====== THE RECORDS

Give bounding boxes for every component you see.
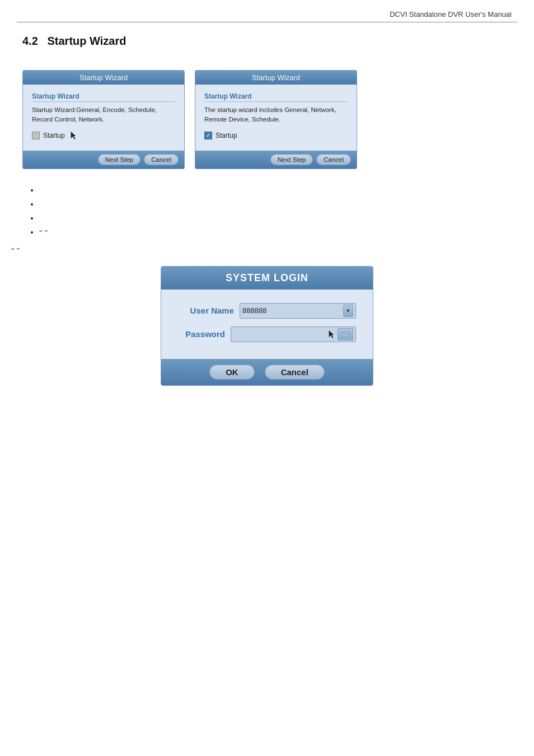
wizard-right-body: Startup Wizard The startup wizard includ… (195, 85, 357, 151)
login-footer: OK Cancel (161, 359, 373, 385)
bullet-list: “ ” (0, 180, 534, 245)
manual-title: DCVI Standalone DVR User's Manual (390, 10, 512, 18)
page-header: DCVI Standalone DVR User's Manual (0, 0, 534, 22)
bullet-item-4: “ ” (39, 228, 512, 237)
username-label: User Name (178, 306, 234, 315)
svg-rect-10 (347, 334, 348, 335)
wizard-right-label: Startup Wizard (204, 92, 348, 102)
wizard-dialog-right: Startup Wizard Startup Wizard The startu… (195, 70, 357, 169)
wizard-left-label: Startup Wizard (32, 92, 175, 102)
wizard-left-titlebar: Startup Wizard (23, 71, 184, 85)
username-input-wrap: ▼ (240, 303, 356, 319)
wizard-right-footer: Next Step Cancel (195, 151, 357, 169)
password-input[interactable] (233, 330, 327, 338)
svg-rect-7 (342, 334, 343, 335)
wizard-left-desc: Startup Wizard:General, Encode, Schedule… (32, 105, 175, 125)
keyboard-btn[interactable] (338, 328, 353, 340)
bullet-item-2 (39, 200, 512, 208)
login-container: SYSTEM LOGIN User Name ▼ Password (0, 255, 534, 403)
svg-rect-11 (343, 335, 348, 337)
wizard-left-checkbox[interactable] (32, 132, 40, 139)
wizard-right-next-btn[interactable]: Next Step (270, 154, 313, 165)
login-body: User Name ▼ Password (161, 290, 373, 359)
wizard-left-body: Startup Wizard Startup Wizard:General, E… (23, 85, 184, 151)
cursor-icon-left (71, 132, 76, 139)
wizard-right-checkbox-label: Startup (216, 132, 237, 139)
svg-rect-9 (345, 334, 346, 335)
section-title: 4.2 Startup Wizard (0, 22, 534, 53)
svg-rect-4 (344, 332, 345, 333)
svg-marker-1 (329, 330, 334, 338)
password-label: Password (178, 329, 225, 339)
svg-rect-6 (347, 332, 348, 333)
login-username-row: User Name ▼ (178, 303, 356, 319)
wizard-left-checkbox-label: Startup (43, 132, 65, 139)
username-input[interactable] (242, 306, 343, 315)
login-password-row: Password (178, 326, 356, 342)
wizard-right-desc: The startup wizard includes General, Net… (204, 105, 348, 125)
bullet-sub-text: “ ” (0, 246, 534, 255)
svg-rect-5 (345, 332, 346, 333)
wizard-left-next-btn[interactable]: Next Step (98, 154, 141, 165)
svg-marker-0 (71, 132, 76, 139)
login-dialog: SYSTEM LOGIN User Name ▼ Password (161, 266, 373, 386)
login-cancel-btn[interactable]: Cancel (265, 365, 325, 380)
svg-rect-3 (342, 332, 343, 333)
password-input-wrap (231, 326, 356, 342)
wizard-area: Startup Wizard Startup Wizard Startup Wi… (0, 53, 534, 180)
password-cursor-icon (329, 330, 334, 338)
bullet-item-4-quote-open: “ (39, 228, 43, 236)
wizard-left-startup-row: Startup (32, 132, 175, 139)
bullet-sub-quote-open: “ (11, 246, 15, 254)
wizard-right-checkbox[interactable]: ✓ (204, 132, 212, 139)
wizard-right-cancel-btn[interactable]: Cancel (316, 154, 351, 165)
username-dropdown-btn[interactable]: ▼ (343, 305, 353, 317)
wizard-left-cancel-btn[interactable]: Cancel (144, 154, 179, 165)
wizard-dialog-left: Startup Wizard Startup Wizard Startup Wi… (22, 70, 185, 169)
svg-rect-8 (344, 334, 345, 335)
keyboard-icon (341, 332, 350, 337)
bullet-item-1 (39, 186, 512, 194)
wizard-right-titlebar: Startup Wizard (195, 71, 357, 85)
bullet-sub-quote-close: ” (16, 246, 20, 254)
bullet-item-3 (39, 214, 512, 222)
bullet-item-4-quote-close: ” (44, 228, 48, 236)
login-titlebar: SYSTEM LOGIN (161, 267, 373, 290)
wizard-right-startup-row: ✓ Startup (204, 132, 348, 139)
login-ok-btn[interactable]: OK (209, 365, 255, 380)
wizard-left-footer: Next Step Cancel (23, 151, 184, 169)
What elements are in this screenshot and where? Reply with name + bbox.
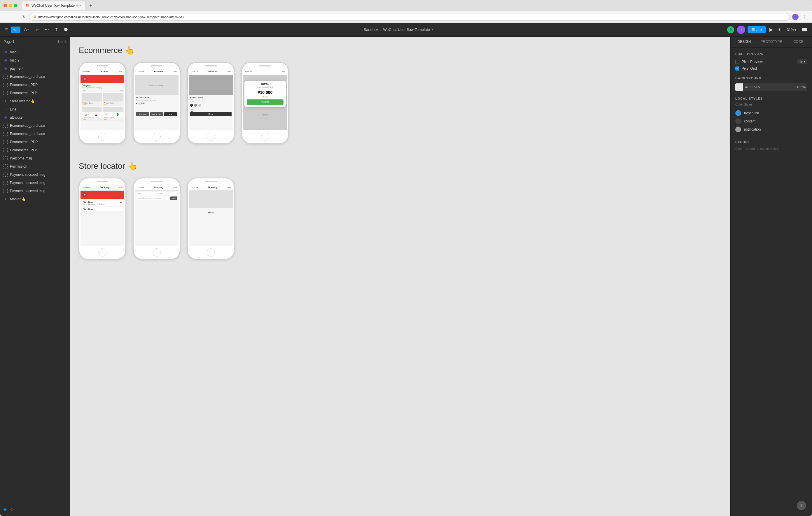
hyperlink-swatch xyxy=(735,110,741,116)
sidebar-item-ecommerce-purchase-2[interactable]: Ecommerce_purchase xyxy=(0,122,70,130)
brand-logo: W xyxy=(82,77,87,81)
move-tool-button[interactable]: ↖ ▾ xyxy=(11,27,21,33)
right-panel: DESIGN PROTOTYPE CODE PIXEL PREVIEW xyxy=(730,37,812,516)
present-button[interactable]: ▶ xyxy=(768,26,774,33)
sidebar-item-label: Line xyxy=(10,107,66,111)
sidebar-item-label: Ecommerce_purchase xyxy=(10,124,66,128)
background-color-swatch[interactable] xyxy=(735,83,743,91)
page-count: 1 of 1 xyxy=(57,40,66,44)
prototype-tab[interactable]: PROTOTYPE xyxy=(758,37,785,47)
panel-content: PIXEL PREVIEW Pixel Preview 1x ▾ xyxy=(731,48,812,516)
ecommerce-phones-row: 11:00 AM Brand 40% W Category A descript… xyxy=(79,62,722,144)
export-title: EXPORT xyxy=(735,140,750,144)
maximize-traffic-light[interactable] xyxy=(14,4,18,7)
sidebar-item-msg2[interactable]: ❋ msg 2 xyxy=(0,56,70,64)
phone-frame-payment[interactable]: 11:00 AM 40% 微信支付 Brand Name请求支付 ¥10,000… xyxy=(241,62,289,144)
map-placeholder xyxy=(189,191,233,208)
phone-frame-booking-form[interactable]: 11:00 AM Booking 40% Name Name xyxy=(133,178,180,260)
phone-frame-category[interactable]: 11:00 AM Brand 40% W Category A descript… xyxy=(79,62,126,144)
style-item-hyperlink[interactable]: hyper link xyxy=(735,109,807,117)
sidebar-item-payment-succeed-2[interactable]: Payment succeed msg xyxy=(0,179,70,187)
sidebar-item-ecommerce-pdp-2[interactable]: Ecommerce_PDP xyxy=(0,138,70,146)
refresh-button[interactable]: ↻ xyxy=(21,14,27,20)
product-item-1: Product Name ★★★ xyxy=(82,93,102,106)
first-name-field: Name xyxy=(136,192,156,195)
pay-now-button: 立即付款 xyxy=(247,99,284,105)
brand-header: W xyxy=(81,75,124,83)
ecommerce-title-text: Ecommerce xyxy=(79,46,122,55)
payment-amount: ¥10,000 xyxy=(247,90,284,95)
phone-frame-calendar[interactable]: 11:00 AM Booking 40% July 24 xyxy=(187,178,234,260)
share-button[interactable]: Share xyxy=(748,26,766,33)
view-button[interactable]: 👁 xyxy=(776,26,783,33)
background-opacity-input[interactable] xyxy=(792,84,807,90)
phone-frame-product[interactable]: 11:00 AM Product 40% Product Image Produ… xyxy=(133,62,180,144)
sidebar-item-store-locator[interactable]: T Store locator 👆 xyxy=(0,97,70,105)
pixel-grid-left: ✓ Pixel Grid xyxy=(735,66,757,70)
hyperlink-label: hyper link xyxy=(744,111,759,115)
comment-tool-button[interactable]: 💬 xyxy=(61,27,70,33)
close-traffic-light[interactable] xyxy=(3,4,7,7)
help-icon: ? xyxy=(800,503,803,508)
sidebar-item-line[interactable]: — Line xyxy=(0,105,70,113)
product-body: Product Name Short description text here… xyxy=(135,95,178,108)
sidebar-item-payment[interactable]: ❋ payment xyxy=(0,64,70,72)
file-menu-chevron[interactable]: ▾ xyxy=(432,28,433,31)
close-tab-icon[interactable]: ✕ xyxy=(79,4,82,7)
sidebar-item-master[interactable]: T Master 👆 xyxy=(0,195,70,203)
menu-button[interactable]: ☰ xyxy=(3,26,10,33)
phone-home-button xyxy=(152,133,161,141)
background-visibility-button[interactable]: 👁 xyxy=(807,84,807,90)
sidebar-item-payment-succeed-3[interactable]: Payment succeed msg xyxy=(0,187,70,195)
phone-title: Brand xyxy=(90,70,119,73)
notification-label: notification xyxy=(744,127,761,131)
minimize-traffic-light[interactable] xyxy=(9,4,12,7)
sidebar-item-attribute[interactable]: ❋ attribute xyxy=(0,113,70,122)
back-button[interactable]: ← xyxy=(3,14,10,20)
phone-frame-booking-list[interactable]: 11:00 AM Booking 40% W xyxy=(79,178,126,260)
phone-title: Booking xyxy=(144,186,173,189)
zoom-dropdown[interactable]: 1x ▾ xyxy=(798,59,807,64)
zoom-control[interactable]: 31% ▾ xyxy=(785,27,798,33)
forward-button[interactable]: → xyxy=(12,14,19,20)
style-item-content[interactable]: content xyxy=(735,117,807,125)
export-add-button[interactable]: + xyxy=(805,139,807,145)
browser-menu-button[interactable]: ⋮ xyxy=(801,14,809,20)
phone-status: 40% xyxy=(282,71,285,72)
pixel-grid-checkbox[interactable]: ✓ xyxy=(735,66,740,70)
nav-home: ⌂ xyxy=(85,113,87,116)
browser-tab[interactable]: 🎨 WeChat User flow Template – ✕ xyxy=(22,1,85,10)
sidebar-item-ecommerce-plp-2[interactable]: Ecommerce_PLP xyxy=(0,146,70,154)
help-button[interactable]: ? xyxy=(797,501,806,510)
assets-button[interactable]: ◇ xyxy=(10,506,14,512)
shape-tool-button[interactable]: □ ▾ xyxy=(32,27,41,33)
style-item-notification[interactable]: notification xyxy=(735,125,807,133)
address-bar[interactable]: 🔒 https://www.figma.com/file/Fm0d3tkq0Jn… xyxy=(29,13,790,21)
sidebar-item-ecommerce-pdp-1[interactable]: Ecommerce_PDP xyxy=(0,81,70,89)
text-tool-button[interactable]: T xyxy=(53,27,60,33)
sidebar-item-ecommerce-purchase-1[interactable]: Ecommerce_purchase xyxy=(0,72,70,81)
canvas[interactable]: Ecommerce 👆 11:00 AM Brand 40% xyxy=(70,37,730,516)
pixel-preview-checkbox[interactable] xyxy=(735,60,740,64)
pen-tool-button[interactable]: ✒ ▾ xyxy=(42,27,52,33)
sidebar-item-welcome-msg[interactable]: Welcome msg xyxy=(0,154,70,162)
sidebar-item-permission[interactable]: Permission xyxy=(0,162,70,171)
pixel-preview-title: PIXEL PREVIEW xyxy=(735,52,807,56)
phone-frame-product-detail[interactable]: 11:00 AM Product 40% Product Name Color xyxy=(187,62,234,144)
layers-button[interactable]: ◈ xyxy=(3,506,7,512)
library-button[interactable]: 📖 xyxy=(800,26,809,33)
sidebar-item-ecommerce-plp-1[interactable]: Ecommerce_PLP xyxy=(0,89,70,97)
code-tab[interactable]: CODE xyxy=(785,37,812,47)
frame-icon xyxy=(3,83,7,87)
url-text: https://www.figma.com/file/Fm0d3tkq0Jnzl… xyxy=(38,15,184,19)
background-hex-input[interactable] xyxy=(743,84,792,90)
sidebar-item-msg3[interactable]: ❋ msg 3 xyxy=(0,48,70,56)
store-locator-section: Store locator 👆 11:00 AM Booking 40% xyxy=(79,161,722,260)
sidebar-item-ecommerce-purchase-3[interactable]: Ecommerce_purchase xyxy=(0,130,70,138)
sidebar-item-payment-succeed-1[interactable]: Payment succeed msg xyxy=(0,171,70,179)
frame-tool-button[interactable]: ⬡ ▾ xyxy=(22,27,31,33)
workspace-label: Sandbox xyxy=(364,27,379,32)
new-tab-button[interactable]: + xyxy=(87,3,94,8)
sidebar-item-label: attribute xyxy=(10,116,66,120)
design-tab[interactable]: DESIGN xyxy=(731,37,758,47)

============

Using the material above, report each line where "help" occurs.

help-icon: ? xyxy=(800,503,803,508)
help-button[interactable]: ? xyxy=(797,501,806,510)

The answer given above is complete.